How we built the winning real time autonomous agent for power grid management in the L2RPN Challenge 2023.

La Javaness R&D
15 min readMar 25, 2024

La Javaness has been nominated as the winner of this year’s Paris Region AI Challenge for Energy Transition, organized by the Paris Region and the French electricity transmission system operator RTE. The challenge was the 6th iteration of the L2RPN challenge and focuses on developing an autonomous agent for power grid management, guaranteeing a reliable and resilient system of electricity provision.

Among other challenges, grid control has to contend with ecological imperatives: a projected surge in renewable energy production matching France’s commitment in ecological objectives highlighted by Ademe¹, as well as constraints on electric mobility and new grid infrastructure projects reshaping the landscape². The latest IPCC report, released in 2023, highlights the urgency of societal transformations to curb global warming ³. Within the scope of the French power grid system, RTE projects a reduction of 55% of CO2 emission before 2030, with the objective of carbon neutrality before 2050 in line with European objectives⁴.

Without any prior knowledge in electricity transmission systems, we tackled this challenge as a team of two, and won the competition by developing an agent able to manage 67% of the scenarii by making decisions within a few seconds, making it 10 to 45 times faster than its direct competitors on the final leaderboard.

The code is available here and as part of the l2rpn baselines package.

Overview of the challenge

We tackled two primary objectives during this challenge :

🧑‍🔬 Leveraging state-of-the-art methods of optimization and reinforcement learning for power grid management through a deep understanding of the problem and a large exploration of potential technical solutions.

🧑‍🏭 Demonstrating the potential of a solution for industrialization in order to assist operators in their daily work.


A power grid is a complex network of interconnected components as described in the table below. These entities work synergistically to ensure smooth transportation of electricity from generation points to end-users.

Graph-oriented representation of the environment, plotted with Grid2Op. Each color represent a sub-area of the environment.

The environment is modeled in the Grid2Op simulator developed by RTE⁶. The environment has 540 elements including 118 substations, 186 power lines, 99 loads and 66 generators of 5 different types (either renewable or not). This constitutes a quite large and complex simulated environment; way larger than in the first version of the challenge, but still very small when compared to the actual French national power grid managed by RTE’s operators.
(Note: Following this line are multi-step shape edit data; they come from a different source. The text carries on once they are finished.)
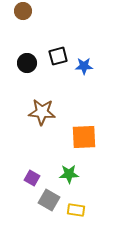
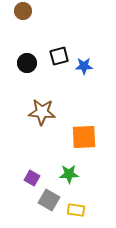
black square: moved 1 px right
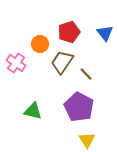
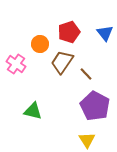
pink cross: moved 1 px down
purple pentagon: moved 16 px right, 1 px up
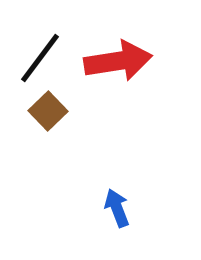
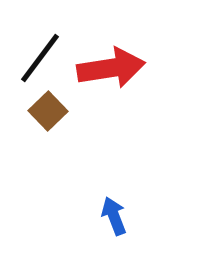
red arrow: moved 7 px left, 7 px down
blue arrow: moved 3 px left, 8 px down
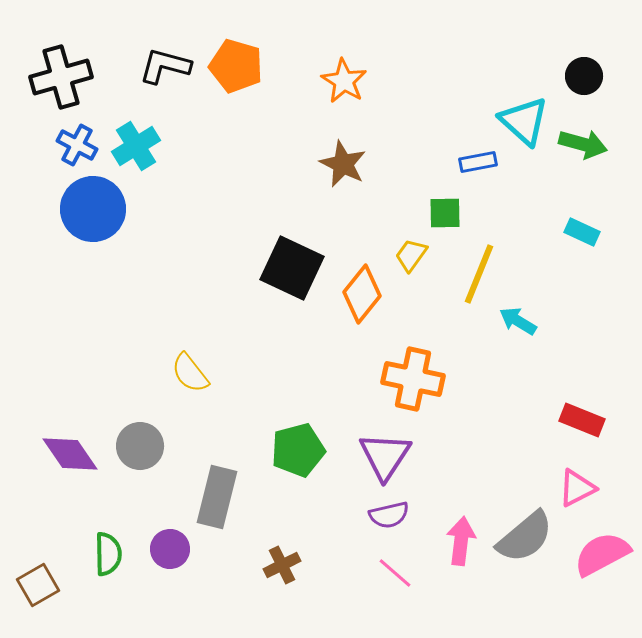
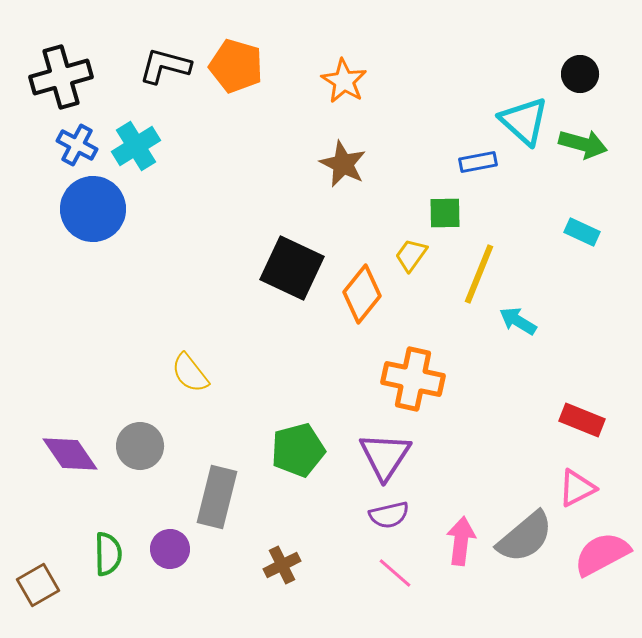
black circle: moved 4 px left, 2 px up
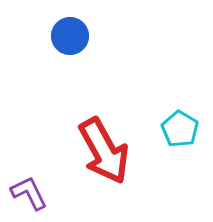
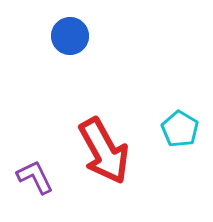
purple L-shape: moved 6 px right, 16 px up
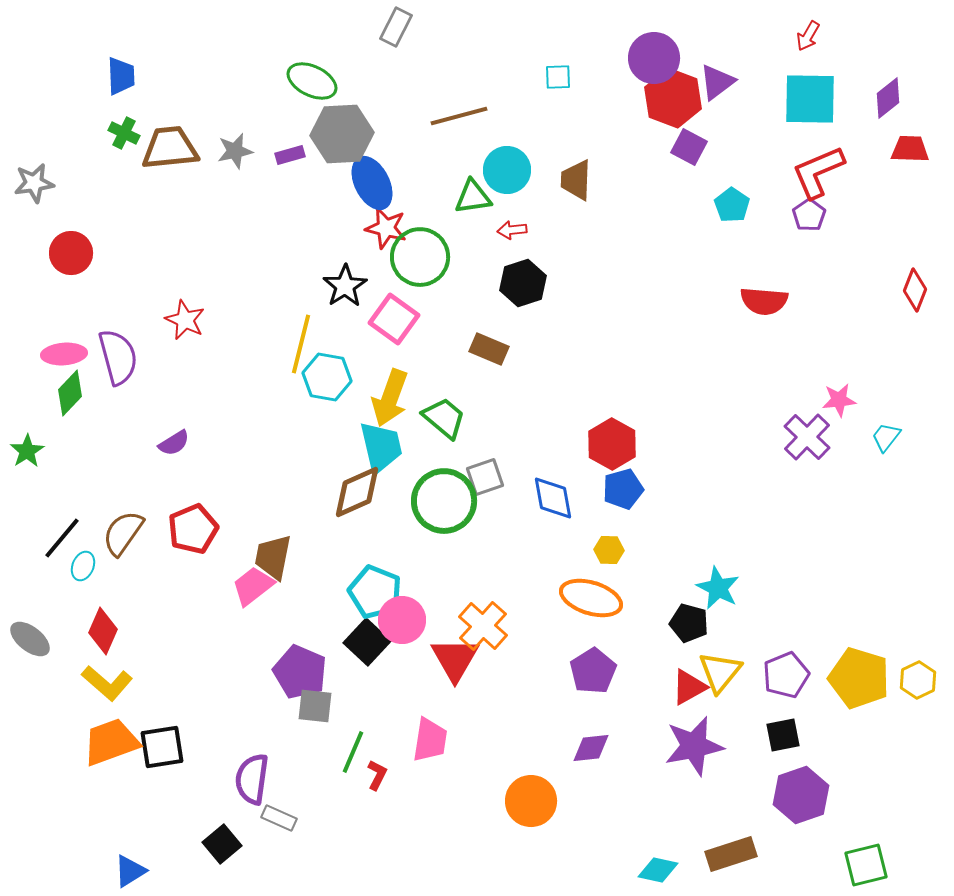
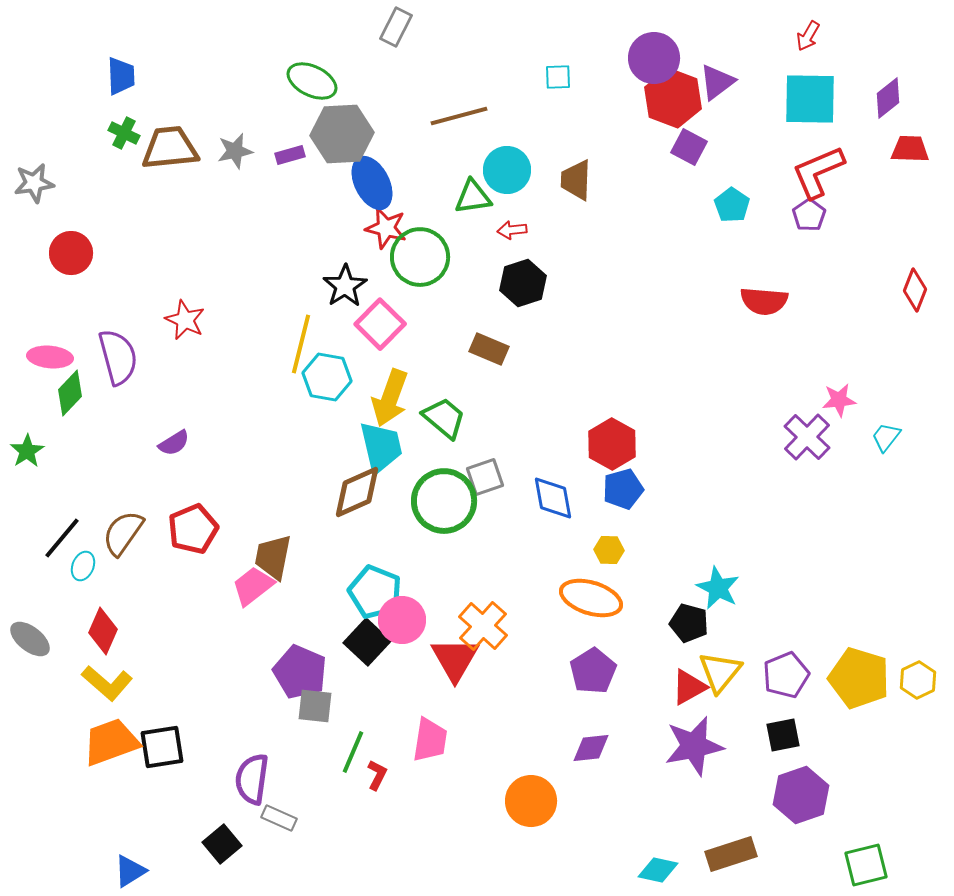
pink square at (394, 319): moved 14 px left, 5 px down; rotated 9 degrees clockwise
pink ellipse at (64, 354): moved 14 px left, 3 px down; rotated 9 degrees clockwise
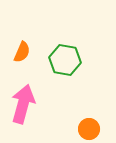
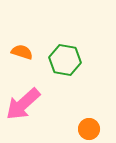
orange semicircle: rotated 95 degrees counterclockwise
pink arrow: rotated 147 degrees counterclockwise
One of the main difficulties of this challenge lies in the range of possible actions on the grid. At each time step, one can perform substation reconfiguration and/or line-reconnection by sub-area, making the grid highly modular in terms of topology with roughly 1011 possible reconfiguration at each time step. In addition, unexpected attacks (line disconnection) that happen stochastically on the grid can occur in several zones at the same time, making cascading failure of power lines more likely to occur in the case of simultaneous attacks on the grid⁶.

Grid2Op is available on RTE’s github.

Goals and scoring system

Aside from the environment itself, the objectives and scoring system of the challenge made it highly complex. The scoring system had 3 contributions :

  • Operational Score (Op. Score). Measures the cost of operations on the grid combined with potential blackout costs (substantially higher).
  • Renewable Energy Score (Nres. Score). Measures the use of available renewable energy generators. This score is highly important in the context of the energy transition for a sustainable energy mix in 2035.
  • Assistant Score (Assist. Score). Assesses the ability of the developed agent to automatically raise a relevant alert in case of potential danger on the grid.

The calculated value of each score is between -100 and 100, and the total score is a weighted average of these scores.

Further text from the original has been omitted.